Они выберут на эту должность человека, который для них не важен, для которого эта должность не важна, на церемонии, которая явно не важна для бога. И все же он будет стоять там при тысячах шляп и криках «Ура!» на устах, обезумевший от радости и промокший до нитки, с солнечным светом в сердце и детским оптимизмом в глазах: исландский народ.
«Да, народ», – пробормотал дедушка самому себе тоном строгого папаши, в конце концов сдавшегося на громогласную волю ребенка: дитятко хочет это.

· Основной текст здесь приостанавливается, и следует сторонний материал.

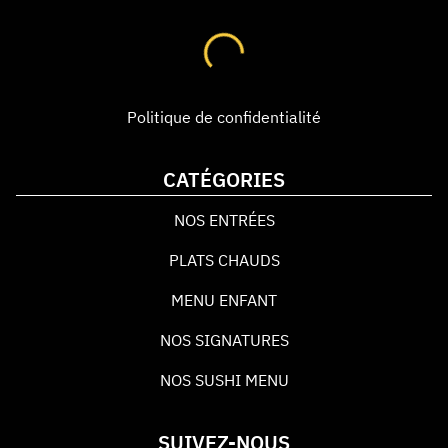
Politique de confidentialité
CATÉGORIES
NOS ENTRÉES
PLATS CHAUDS
MENU ENFANT
NOS SIGNATURES
NOS SUSHI MENU
SUIVEZ-NOUS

И тут он вдруг забеспокоился, что ему придется предстать перед своим приятелем Кристианом Х, жалким и брошенным, в качестве вождя бессовестного народа. А ведь король так тепло с ним попрощался, когда они в последний раз виделись. И тут дедушке в голову пришла блажь, что вместо руки он пожмет королю Дании ногу, а король от этого громко вскрикнет.
В те минуты, когда дедушка неуверенно копошился с утренними занавесками, осознавая, что становится президентом Исландии ради других, но отнюдь не ради себя самого, я шла по моему польскому ночному лесу на восход и сейчас забрела в какое-то царство папоротника, растений неизвестной породы, доходивших мне до талии. Высоко над головой кроны деревьев стояли в безмолвном лесном дозоре. Огонь у меня между ног тихонько потрескивал, а в голове был туман, как будто по ней стукнули. И самое удивительное: я больше не видела перед собой лицо Марека, а о том, то произошло, помнила смутно. Тело сомкнулось в кольцо вокруг своей утраченной девственности и утешало Герру, ее душу и саму ее, но отмело прочь все эти «где», «кто» и «как».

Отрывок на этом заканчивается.